== Problem ==
Find the line containing "região onde você mora." in the data below, then output that line and each one after it exactly, with nothing else.

····················

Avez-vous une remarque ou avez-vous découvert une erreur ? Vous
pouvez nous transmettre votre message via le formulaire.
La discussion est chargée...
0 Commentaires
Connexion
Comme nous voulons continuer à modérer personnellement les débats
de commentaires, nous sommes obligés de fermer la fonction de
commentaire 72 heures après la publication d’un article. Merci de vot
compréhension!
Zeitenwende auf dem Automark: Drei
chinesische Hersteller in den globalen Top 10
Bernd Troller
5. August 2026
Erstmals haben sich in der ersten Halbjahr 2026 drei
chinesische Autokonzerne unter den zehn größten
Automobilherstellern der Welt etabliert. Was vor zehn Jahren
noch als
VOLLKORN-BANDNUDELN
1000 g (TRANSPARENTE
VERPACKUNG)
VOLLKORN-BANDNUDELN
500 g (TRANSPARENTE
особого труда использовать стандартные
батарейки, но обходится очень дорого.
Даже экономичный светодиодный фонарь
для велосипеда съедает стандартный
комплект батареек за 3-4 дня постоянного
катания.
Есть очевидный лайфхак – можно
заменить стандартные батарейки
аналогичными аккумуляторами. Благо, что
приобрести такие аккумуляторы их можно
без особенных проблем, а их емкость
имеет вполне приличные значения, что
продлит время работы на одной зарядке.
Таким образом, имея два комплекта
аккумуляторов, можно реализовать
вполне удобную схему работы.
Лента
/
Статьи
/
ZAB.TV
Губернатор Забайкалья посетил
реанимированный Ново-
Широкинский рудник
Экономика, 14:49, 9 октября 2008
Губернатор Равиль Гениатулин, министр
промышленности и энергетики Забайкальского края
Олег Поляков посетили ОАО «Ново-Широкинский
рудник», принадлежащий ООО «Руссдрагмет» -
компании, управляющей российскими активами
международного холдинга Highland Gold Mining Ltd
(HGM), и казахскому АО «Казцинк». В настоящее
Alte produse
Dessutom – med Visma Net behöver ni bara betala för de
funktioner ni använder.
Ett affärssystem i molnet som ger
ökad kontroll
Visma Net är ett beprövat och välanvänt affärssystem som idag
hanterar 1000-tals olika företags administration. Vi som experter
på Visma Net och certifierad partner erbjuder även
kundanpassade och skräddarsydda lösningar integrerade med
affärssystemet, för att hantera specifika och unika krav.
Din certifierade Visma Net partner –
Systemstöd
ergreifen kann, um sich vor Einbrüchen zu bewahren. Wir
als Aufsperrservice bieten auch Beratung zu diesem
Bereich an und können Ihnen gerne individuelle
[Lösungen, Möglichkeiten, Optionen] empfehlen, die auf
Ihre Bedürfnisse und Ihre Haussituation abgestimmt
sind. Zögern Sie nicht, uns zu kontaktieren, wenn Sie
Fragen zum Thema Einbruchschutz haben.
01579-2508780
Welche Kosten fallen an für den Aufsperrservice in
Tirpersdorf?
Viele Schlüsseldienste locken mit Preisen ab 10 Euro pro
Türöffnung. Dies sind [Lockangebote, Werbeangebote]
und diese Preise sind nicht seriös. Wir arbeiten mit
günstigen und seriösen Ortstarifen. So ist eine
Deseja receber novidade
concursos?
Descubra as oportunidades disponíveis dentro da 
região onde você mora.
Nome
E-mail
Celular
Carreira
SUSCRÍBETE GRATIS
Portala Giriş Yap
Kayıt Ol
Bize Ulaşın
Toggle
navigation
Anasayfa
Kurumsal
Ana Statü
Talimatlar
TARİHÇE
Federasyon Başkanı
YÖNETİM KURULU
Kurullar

····················

== Response box ==
região onde você mora.
Nome
E-mail
Celular
Carreira
SUSCRÍBETE GRATIS
Portala Giriş Yap
Kayıt Ol
Bize Ulaşın
Toggle
navigation
Anasayfa
Kurumsal
Ana Statü
Talimatlar
TARİHÇE
Federasyon Başkanı
YÖNETİM KURULU
Kurullar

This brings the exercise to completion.